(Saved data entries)

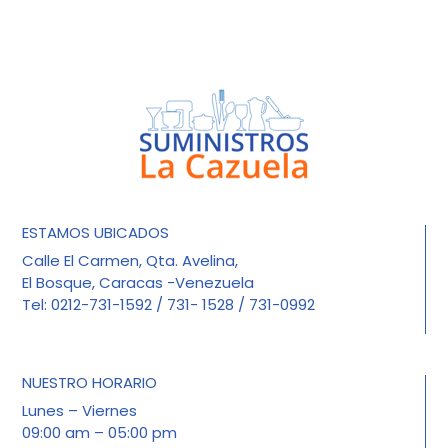
ESTAMOS UBICADOS
Calle El Carmen, Qta. Avelina,
El Bosque, Caracas -Venezuela
Tel: 0212-731-1592 / 731- 1528 / 731-0992
NUESTRO HORARIO
Lunes – Viernes
09:00 am – 05:00 pm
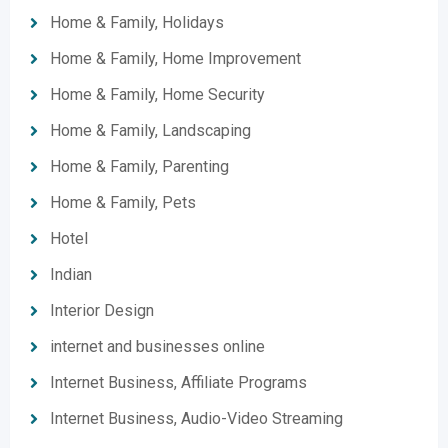
Home & Family, Holidays
Home & Family, Home Improvement
Home & Family, Home Security
Home & Family, Landscaping
Home & Family, Parenting
Home & Family, Pets
Hotel
Indian
Interior Design
internet and businesses online
Internet Business, Affiliate Programs
Internet Business, Audio-Video Streaming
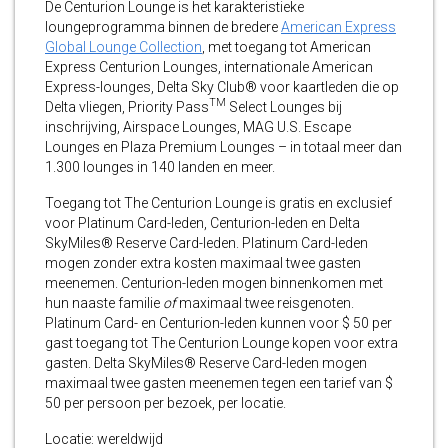
De Centurion Lounge is het karakteristieke
loungeprogramma binnen de bredere
American Express
Global Lounge Collection
, met toegang tot American
Express Centurion Lounges, internationale American
Express-lounges, Delta Sky Club® voor kaartleden die op
TM
Delta vliegen, Priority Pass
Select Lounges bij
inschrijving, Airspace Lounges, MAG U.S. Escape
Lounges en Plaza Premium Lounges – in totaal meer dan
1.300 lounges in 140 landen en meer.
Toegang tot The Centurion Lounge is gratis en exclusief
voor Platinum Card-leden, Centurion-leden en Delta
SkyMiles® Reserve Card-leden. Platinum Card-leden
mogen zonder extra kosten maximaal twee gasten
meenemen. Centurion-leden mogen binnenkomen met
hun naaste familie
of
maximaal twee reisgenoten.
Platinum Card- en Centurion-leden kunnen voor $ 50 per
gast toegang tot The Centurion Lounge kopen voor extra
gasten. Delta SkyMiles® Reserve Card-leden mogen
maximaal twee gasten meenemen tegen een tarief van $
50 per persoon per bezoek, per locatie.
Locatie: wereldwijd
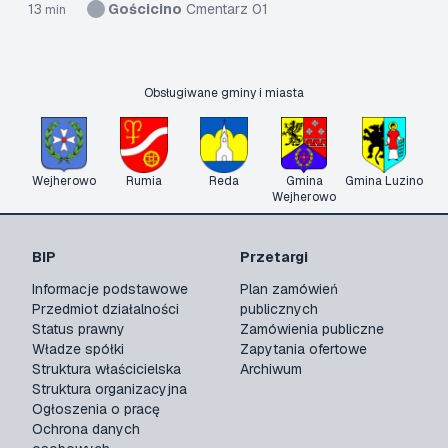
13
Gościcino
Cmentarz 01
min
Obsługiwane gminy i miasta
Wejherowo
Rumia
Reda
Gmina
Gmina Luzino
Wejherowo
BIP
Przetargi
Informacje podstawowe
Plan zamówień
Przedmiot działalności
publicznych
Status prawny
Zamówienia publiczne
Władze spółki
Zapytania ofertowe
Struktura właścicielska
Archiwum
Struktura organizacyjna
Ogłoszenia o pracę
Ochrona danych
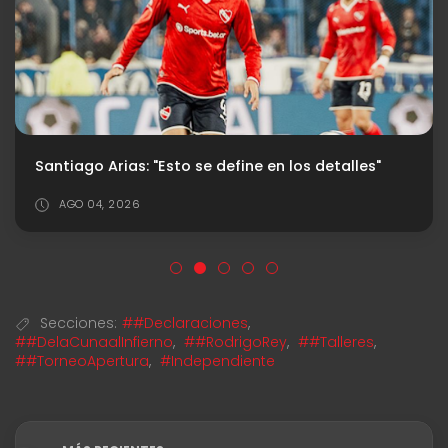
Santiago Arias: "Esto se define en los detalles"
AGO 04, 2026
Secciones:
##Declaraciones
,
##DelaCunaalInfierno
,
##RodrigoRey
,
##Talleres
,
##TorneoApertura
,
#Independiente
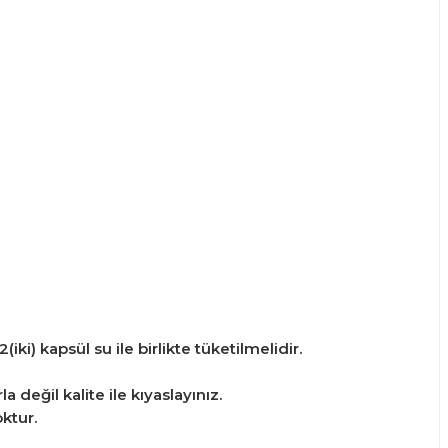
iki) kapsül su ile birlikte tüketilmelidir.
 değil kalite ile kıyaslayınız.
ktur.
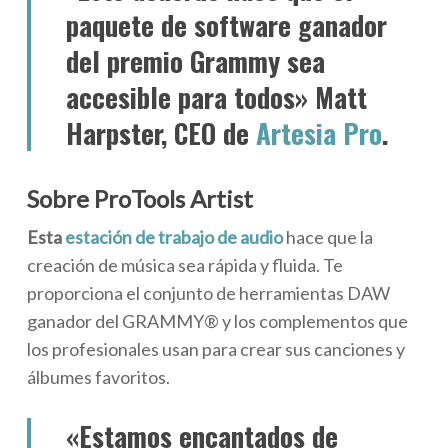
paquete de software ganador
del premio Grammy sea
accesible para todos» Matt
Harpster, CEO de
Artesia Pro
.
Sobre ProTools Artist
Esta
estación de trabajo de audio
hace que la
creación de música sea rápida y fluida. Te
proporciona el conjunto de herramientas DAW
ganador del GRAMMY® y los complementos que
los profesionales usan para crear sus canciones y
álbumes favoritos.
«Estamos encantados de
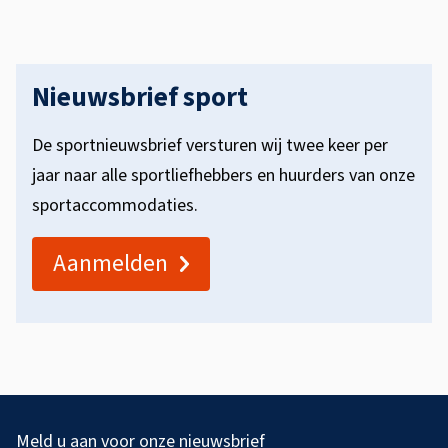
Nieuwsbrief sport
De sportnieuwsbrief versturen wij twee keer per
jaar naar alle sportliefhebbers en huurders van onze
sportaccommodaties.
Aanmelden
A
l
Meld u aan voor onze nieuwsbrief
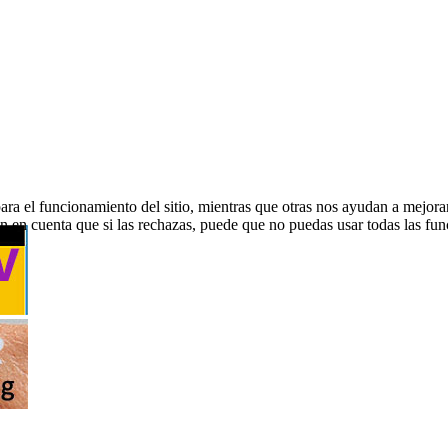
ra el funcionamiento del sitio, mientras que otras nos ayudan a mejorar 
en en cuenta que si las rechazas, puede que no puedas usar todas las fun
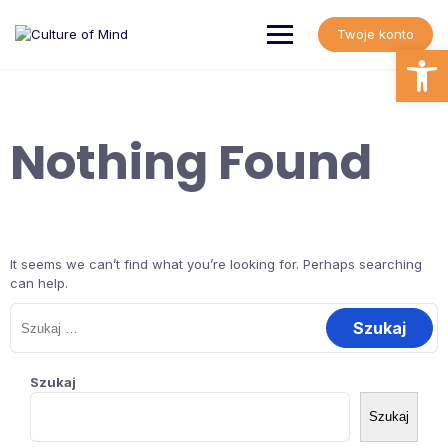
Skip
to
Twoje konto
content
Open
Nothing Found
It seems we can’t find what you’re looking for. Perhaps searching
can help.
Szukaj:
Szukaj
Szukaj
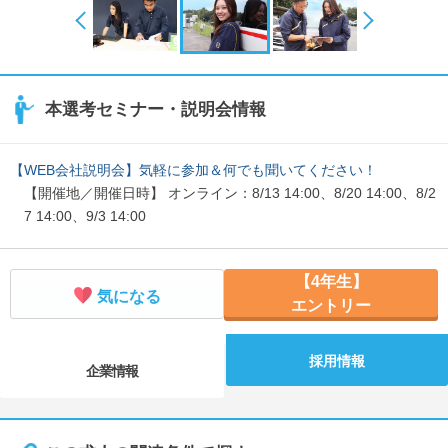
本選考セミナー・説明会情報
【WEB会社説明会】気軽に参加＆何でも聞いてください！
【開催地／開催日時】 オンライン：8/13 14:00、8/20 14:00、8/2
7 14:00、9/3 14:00
【4年生】
気になる
エントリー
採用情報
企業情報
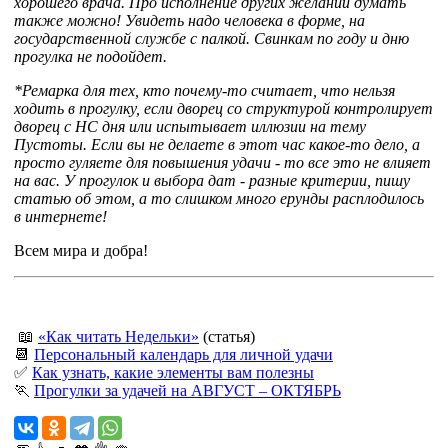
хорошего врача. Про исполнение других желаний думать
также можно! Увидеть надо человека в форме, на
государственной службе с палкой. Свинкам по году и дню
прогулка не подойдет.
*Ремарка для тех, кто почему-то считает, что нельзя
ходить в прогулку, если дворец со структурой контролирует
дворец с НС дня или испытывает иллюзии на тему
Пустоты. Если вы не делаете в этот час какое-то дело, а
просто гуляете для повышения удачи - то все это не влияет
на вас. У прогулок и выбора дат - разные критерии, пишу
статью об этом, а то слишком много ерунды расплодилось
в интернете!
Всем мира и добра!
📖
«Как читать Недельки»
(статья)
📆
Персональный календарь для личной удачи
✅
Как узнать, какие элементы вам полезны
🏃
Прогулки за удачей на АВГУСТ – ОКТЯБРЬ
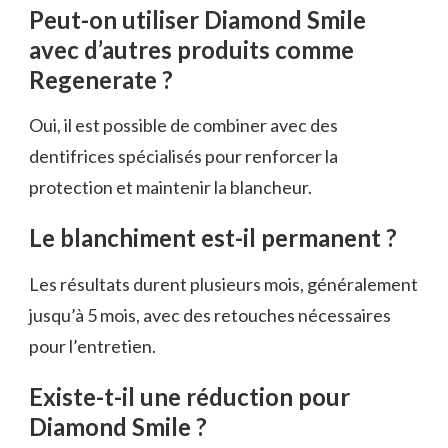
Peut-on utiliser Diamond Smile
avec d’autres produits comme
Regenerate ?
Oui, il est possible de combiner avec des
dentifrices spécialisés pour renforcer la
protection et maintenir la blancheur.
Le blanchiment est-il permanent ?
Les résultats durent plusieurs mois, généralement
jusqu’à 5 mois, avec des retouches nécessaires
pour l’entretien.
Existe-t-il une réduction pour
Diamond Smile ?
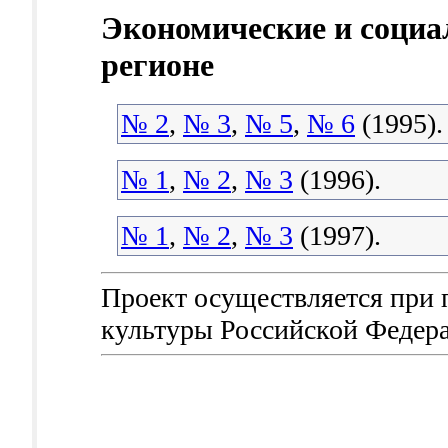
Экономические и социа
регионе
№ 2
,
№ 3
,
№ 5
,
№ 6
(1995).
№ 1
,
№ 2
,
№ 3
(1996).
№ 1
,
№ 2
,
№ 3
(1997).
Проект осуществляется при
культуры Российской Федер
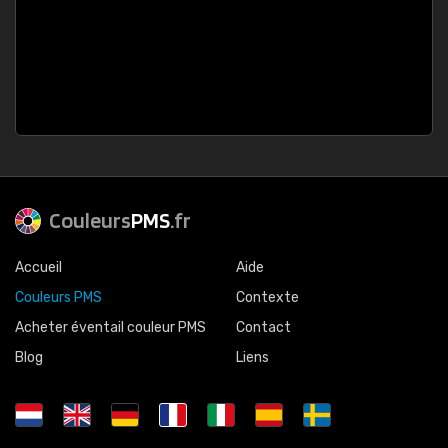
Couleurs
PMS
.fr
Accueil
Aide
Couleurs PMS
Contexte
Acheter éventail couleur PMS
Contact
Blog
Liens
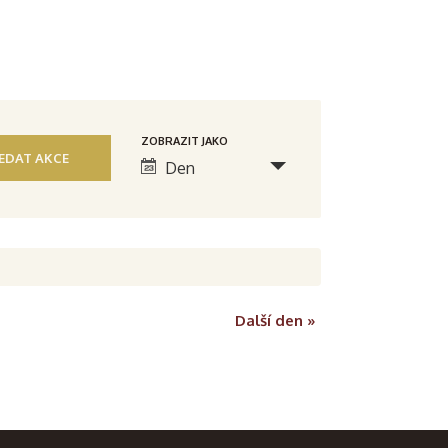
N
ZOBRAZIT JAKO
Den
a
v
i
g
Další den
»
a
c
e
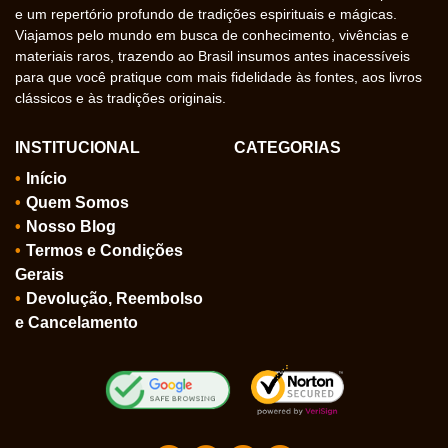
e um repertório profundo de tradições espirituais e mágicas.
Viajamos pelo mundo em busca de conhecimento, vivências e
materiais raros, trazendo ao Brasil insumos antes inacessíveis
para que você pratique com mais fidelidade às fontes, aos livros
clássicos e às tradições originais.
INSTITUCIONAL
CATEGORIAS
Início
Quem Somos
Nosso Blog
Termos e Condições
Gerais
Devolução, Reembolso
e Cancelamento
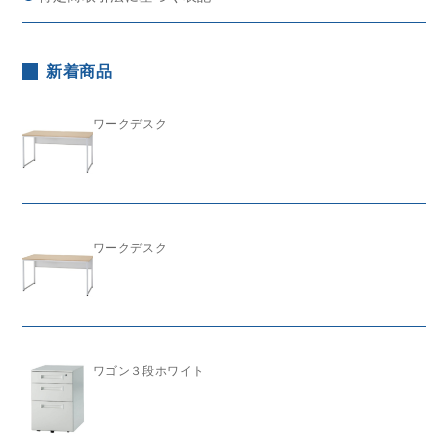
新着商品
ワークデスク
ワークデスク
ワゴン３段ホワイト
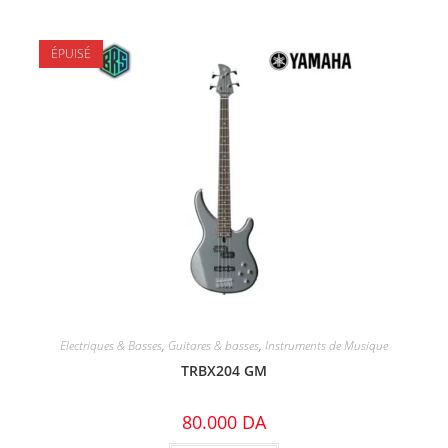
ÉPUISÉ
Electriques & Basses
,
Guitares & basses
,
Instruments de Musique
TRBX204 GM
80.000
DA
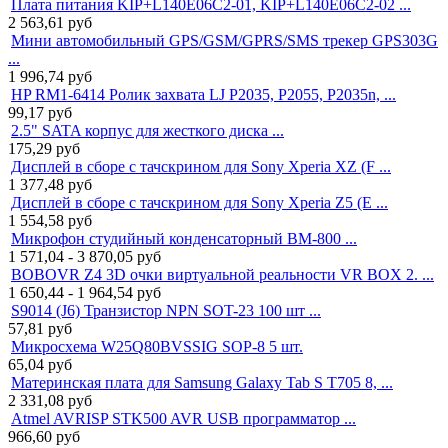
Плата питания KIP+L140E06C2-01, KIP+L140E06C2-02 ...
2 563,61
руб
Мини автомобильный GPS/GSM/GPRS/SMS трекер GPS303G
...
1 996,74
руб
HP RM1-6414 Ролик захвата LJ P2035, P2055, P2035n, ...
99,17
руб
2.5" SATA корпус для жесткого диска ...
175,29
руб
Дисплей в сборе с тачскрином для Sony Xperia XZ (F ...
1 377,48
руб
Дисплей в сборе с тачскрином для Sony Xperia Z5 (E ...
1 554,58
руб
Микрофон студийный конденсаторный BM-800 ...
1 571,04 - 3 870,05
руб
BOBOVR Z4 3D очки виртуальной реальности VR BOX 2. ...
1 650,44 - 1 964,54
руб
S9014 (J6) Транзистор NPN SOT-23 100 шт ...
57,81
руб
Микросхема W25Q80BVSSIG SOP-8 5 шт.
65,04
руб
Материнская плата для Samsung Galaxy Tab S T705 8, ...
2 331,08
руб
Atmel AVRISP STK500 AVR USB программатор ...
966,60
руб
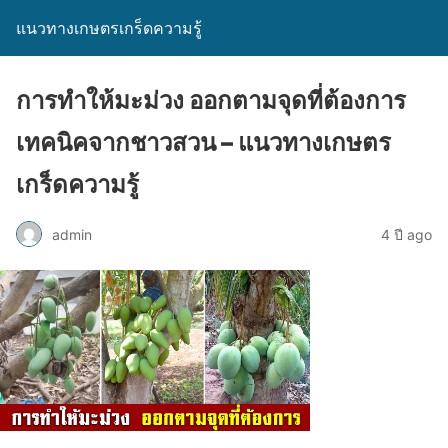
แนวทางเกษตรเกร็ดความรู้
การทำให้มะม่วง ออกตามจุดที่ต้องการ
เทคนิคจากชาวสวน – แนวทางเกษตร
เกร็ดความรู้
admin
4 ปี ago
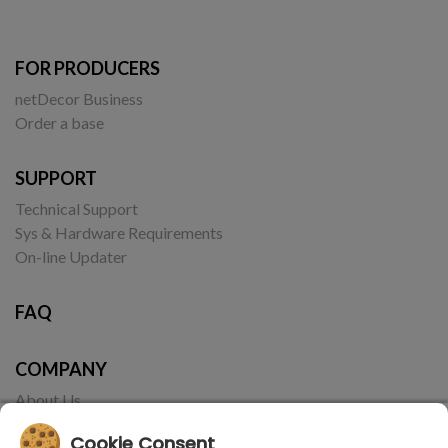
FOR PRODUCERS
netDecor Business
Order a base
SUPPORT
Technical Support
Sys & Hardware Requirements
On-line Updater
FAQ
COMPANY
About Us
Contact
Cookie Consent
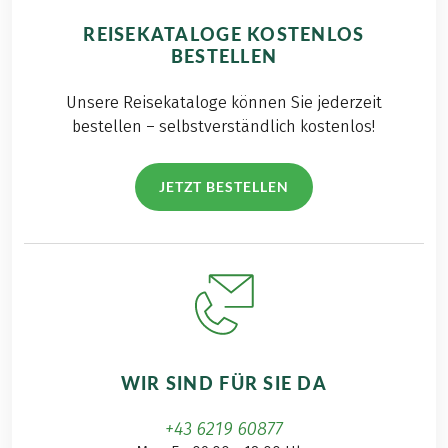
REISEKATALOGE KOSTENLOS
BESTELLEN
Unsere Reisekataloge können Sie jederzeit
bestellen – selbstverständlich kostenlos!
JETZT BESTELLEN
WIR SIND FÜR SIE DA
+43 6219 60877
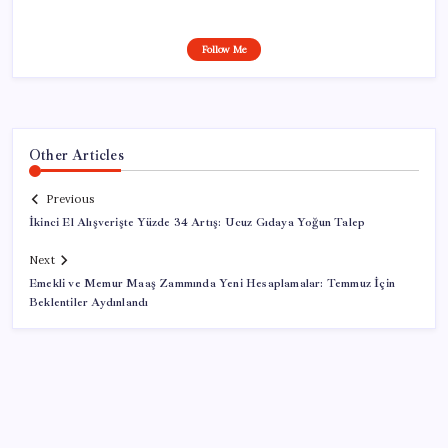
Follow Me
Other Articles
Previous
İkinci El Alışverişte Yüzde 34 Artış: Ucuz Gıdaya Yoğun Talep
Next
Emekli ve Memur Maaş Zammında Yeni Hesaplamalar: Temmuz İçin
Beklentiler Aydınlandı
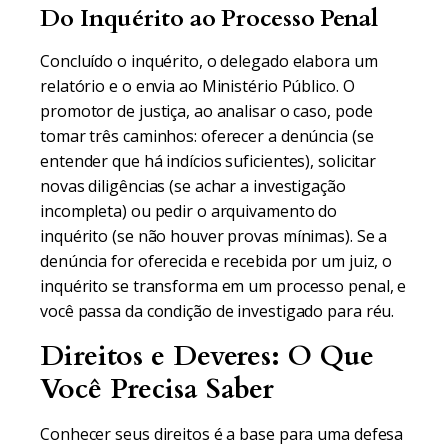
Do Inquérito ao Processo Penal
Concluído o inquérito, o delegado elabora um
relatório e o envia ao Ministério Público. O
promotor de justiça, ao analisar o caso, pode
tomar três caminhos: oferecer a denúncia (se
entender que há indícios suficientes), solicitar
novas diligências (se achar a investigação
incompleta) ou pedir o arquivamento do
inquérito (se não houver provas mínimas). Se a
denúncia for oferecida e recebida por um juiz, o
inquérito se transforma em um processo penal, e
você passa da condição de investigado para réu.
Direitos e Deveres: O Que
Você Precisa Saber
Conhecer seus direitos é a base para uma defesa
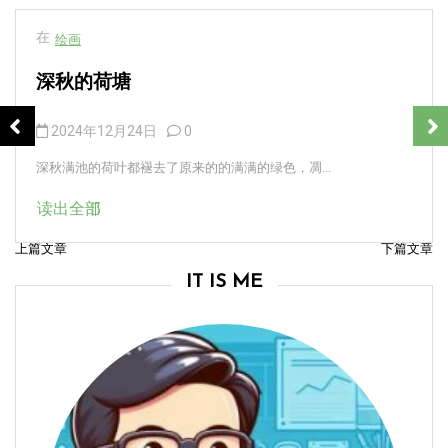
在
绘画
深秋的荷塘
2024年12月24日
0
深秋满池的荷叶都褪去了原来的的满满的绿色，凋...
读出全部
上篇文章
下篇文章
文
IT IS ME
章
导
航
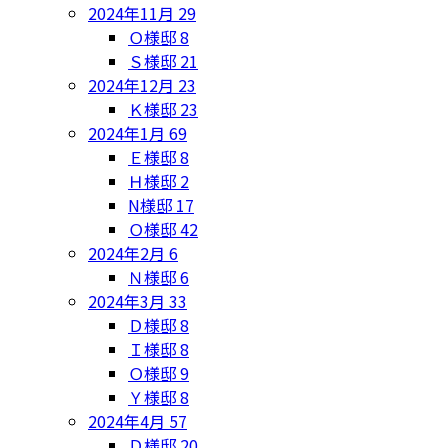
2024年11月
29
Ｏ様邸
8
Ｓ様邸
21
2024年12月
23
Ｋ様邸
23
2024年1月
69
Ｅ様邸
8
Ｈ様邸
2
N様邸
17
Ｏ様邸
42
2024年2月
6
Ｎ様邸
6
2024年3月
33
Ｄ様邸
8
Ｉ様邸
8
Ｏ様邸
9
Ｙ様邸
8
2024年4月
57
Ｄ様邸
20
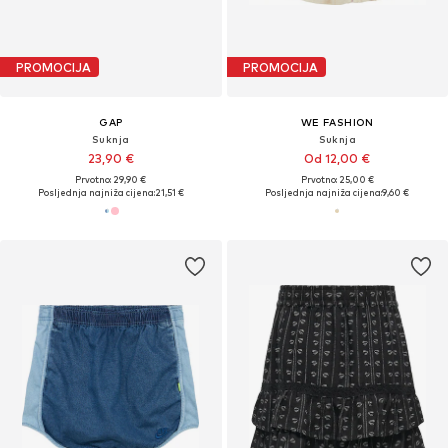
PROMOCIJA
PROMOCIJA
GAP
WE FASHION
Suknja
Suknja
23,90 €
Od 12,00 €
Prvotno: 29,90 €
Prvotno: 25,00 €
Posljednja najniža cijena:
21,51 €
Posljednja najniža cijena:
9,60 €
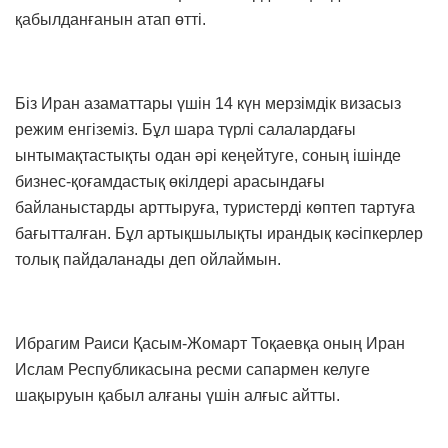
қабылданғанын атап өтті.
Біз Иран азаматтары үшін 14 күн мерзімдік визасыз
режим енгіземіз. Бұл шара түрлі салалардағы
ынтымақтастықты одан әрі кеңейтуге, соның ішінде
бизнес-қоғамдастық өкілдері арасындағы
байланыстарды арттыруға, туристерді көптеп тартуға
бағытталған. Бұл артықшылықты ирандық кәсіпкерлер
толық пайдаланады деп ойлаймын.
Ибрагим Раиси Қасым-Жомарт Тоқаевқа оның Иран
Ислам Республикасына ресми сапармен келуге
шақыруын қабыл алғаны үшін алғыс айтты.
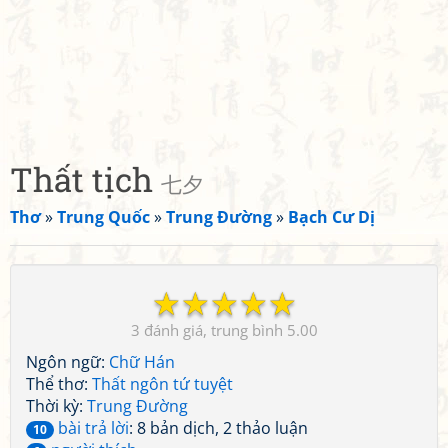
Thất tịch
七夕
Thơ
»
Trung Quốc
»
Trung Đường
»
Bạch Cư Dị
☆
☆
☆
☆
☆
3
5.00
Ngôn ngữ:
Chữ Hán
Thể thơ:
Thất ngôn tứ tuyệt
Thời kỳ:
Trung Đường
bài trả lời
: 8 bản dịch, 2 thảo luận
10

EXERCISE OBJECTIVE: Look through the lines above and collect those with the word "Smile".

EXERCISE OUTPUT:
Peut-on utiliser Diamond Smile
Diamond Smile ?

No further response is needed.